Try it
Write out exactly the lines of the entries below from the one holding "uudisrakentaminen käynnistyy kunnolla, sanoo" to the one holding "koko maassa. Se", inclusive, and leave out all other lines.

Data extracted from a collection

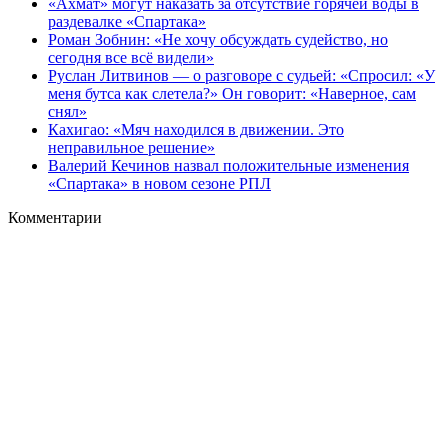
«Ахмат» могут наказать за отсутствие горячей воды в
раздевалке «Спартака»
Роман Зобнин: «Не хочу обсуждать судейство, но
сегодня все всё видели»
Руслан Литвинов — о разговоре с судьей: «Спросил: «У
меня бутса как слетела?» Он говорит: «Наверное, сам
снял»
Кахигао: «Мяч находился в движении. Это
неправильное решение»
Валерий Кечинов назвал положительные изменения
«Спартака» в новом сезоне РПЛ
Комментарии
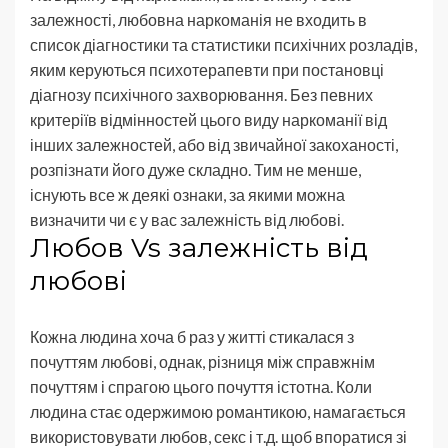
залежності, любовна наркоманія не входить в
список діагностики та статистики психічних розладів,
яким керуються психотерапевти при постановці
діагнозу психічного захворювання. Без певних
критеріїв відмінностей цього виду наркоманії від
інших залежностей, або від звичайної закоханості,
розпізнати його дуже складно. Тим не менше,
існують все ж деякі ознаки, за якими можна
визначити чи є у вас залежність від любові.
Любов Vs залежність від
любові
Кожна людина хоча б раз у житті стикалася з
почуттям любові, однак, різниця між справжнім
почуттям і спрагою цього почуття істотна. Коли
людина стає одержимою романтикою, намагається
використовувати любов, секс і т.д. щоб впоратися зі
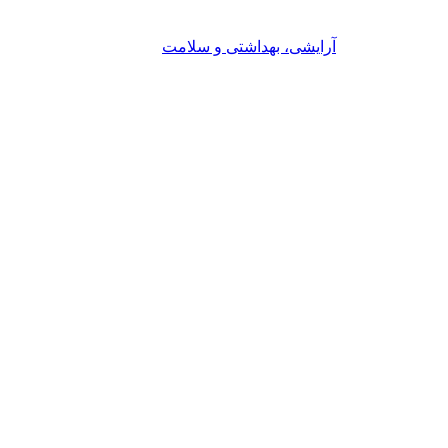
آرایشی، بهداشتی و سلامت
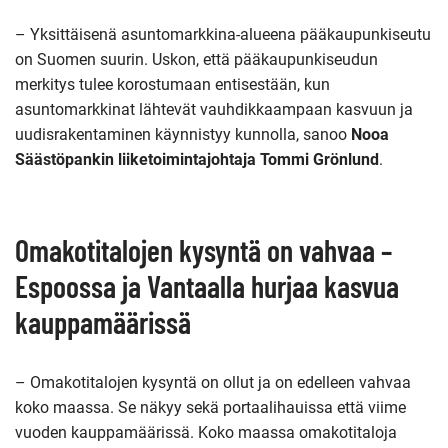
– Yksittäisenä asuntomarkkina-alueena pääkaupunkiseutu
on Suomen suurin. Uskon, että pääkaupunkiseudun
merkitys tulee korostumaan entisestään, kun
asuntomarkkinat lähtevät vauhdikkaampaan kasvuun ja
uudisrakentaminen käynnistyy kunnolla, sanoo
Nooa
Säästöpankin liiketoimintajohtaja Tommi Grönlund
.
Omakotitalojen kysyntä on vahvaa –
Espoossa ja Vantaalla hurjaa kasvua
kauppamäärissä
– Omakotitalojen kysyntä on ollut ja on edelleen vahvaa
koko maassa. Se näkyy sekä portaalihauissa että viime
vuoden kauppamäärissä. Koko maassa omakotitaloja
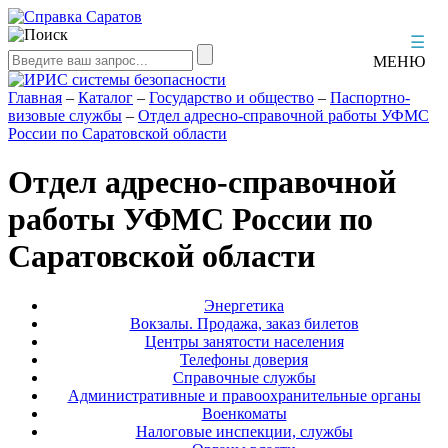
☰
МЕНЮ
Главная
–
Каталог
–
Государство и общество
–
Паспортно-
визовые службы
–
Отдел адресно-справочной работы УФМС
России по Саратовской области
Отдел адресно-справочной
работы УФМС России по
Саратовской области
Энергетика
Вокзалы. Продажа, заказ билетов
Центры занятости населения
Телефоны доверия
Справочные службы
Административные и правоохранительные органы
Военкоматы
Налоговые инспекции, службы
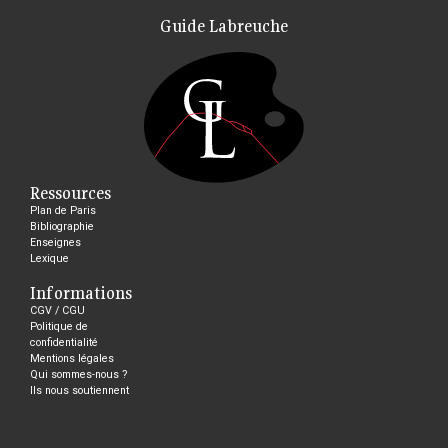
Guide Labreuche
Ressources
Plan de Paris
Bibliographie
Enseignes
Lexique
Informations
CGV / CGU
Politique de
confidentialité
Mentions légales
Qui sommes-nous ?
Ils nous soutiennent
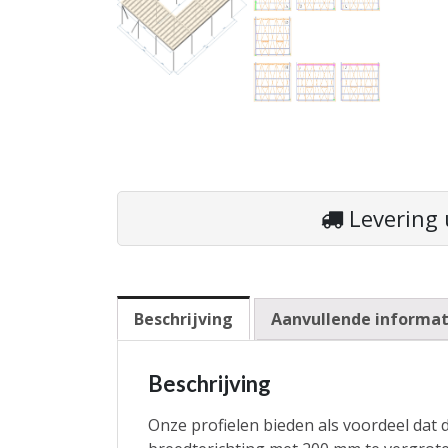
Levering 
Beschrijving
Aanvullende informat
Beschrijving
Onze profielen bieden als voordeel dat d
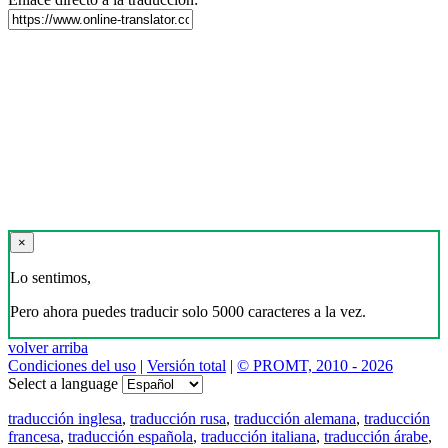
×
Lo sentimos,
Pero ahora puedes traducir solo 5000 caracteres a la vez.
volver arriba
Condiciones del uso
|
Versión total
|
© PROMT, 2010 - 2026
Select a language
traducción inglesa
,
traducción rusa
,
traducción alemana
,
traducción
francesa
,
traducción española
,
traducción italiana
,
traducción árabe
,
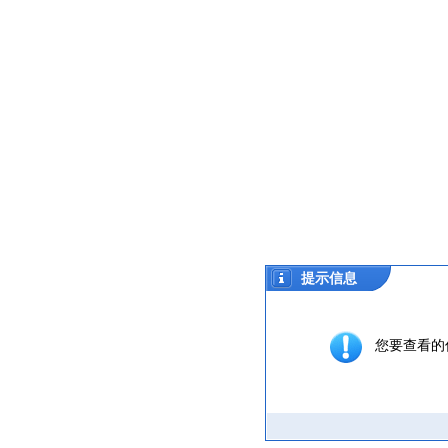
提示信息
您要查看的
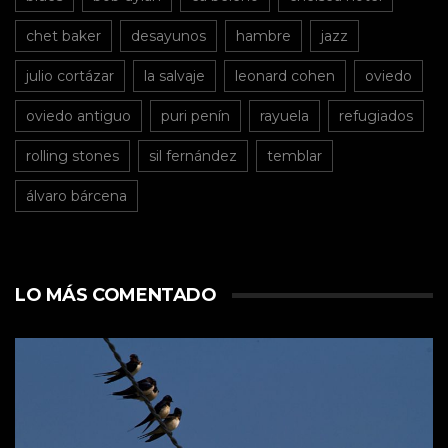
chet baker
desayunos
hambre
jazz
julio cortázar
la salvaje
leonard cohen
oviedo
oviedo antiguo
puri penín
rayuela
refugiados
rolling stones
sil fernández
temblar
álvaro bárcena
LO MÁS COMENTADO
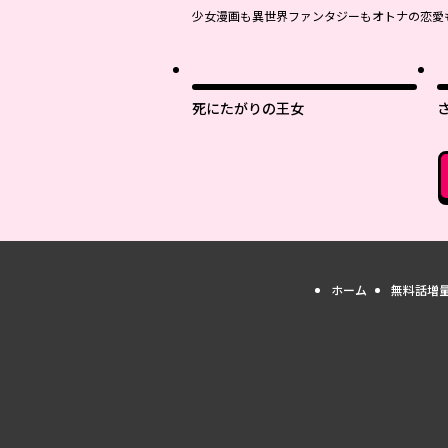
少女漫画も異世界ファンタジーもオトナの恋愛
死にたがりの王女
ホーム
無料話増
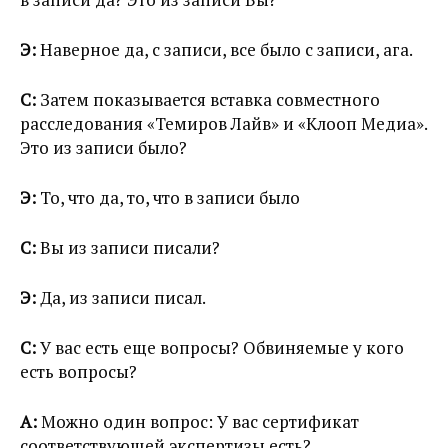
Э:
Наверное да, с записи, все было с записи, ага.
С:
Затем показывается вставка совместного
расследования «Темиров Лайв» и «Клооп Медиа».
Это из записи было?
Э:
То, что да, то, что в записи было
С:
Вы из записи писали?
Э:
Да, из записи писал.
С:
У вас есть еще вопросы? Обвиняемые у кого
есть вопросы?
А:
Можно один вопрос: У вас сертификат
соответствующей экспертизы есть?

The completed task
uudisrakentaminen käynnistyy kunnolla, sanoo
Nooa
Säästöpankin liiketoimintajohtaja Tommi Grönlund
.
Omakotitalojen kysyntä on vahvaa –
Espoossa ja Vantaalla hurjaa kasvua
kauppamäärissä
– Omakotitalojen kysyntä on ollut ja on edelleen vahvaa
koko maassa. Se näkyy sekä portaalihauissa että viime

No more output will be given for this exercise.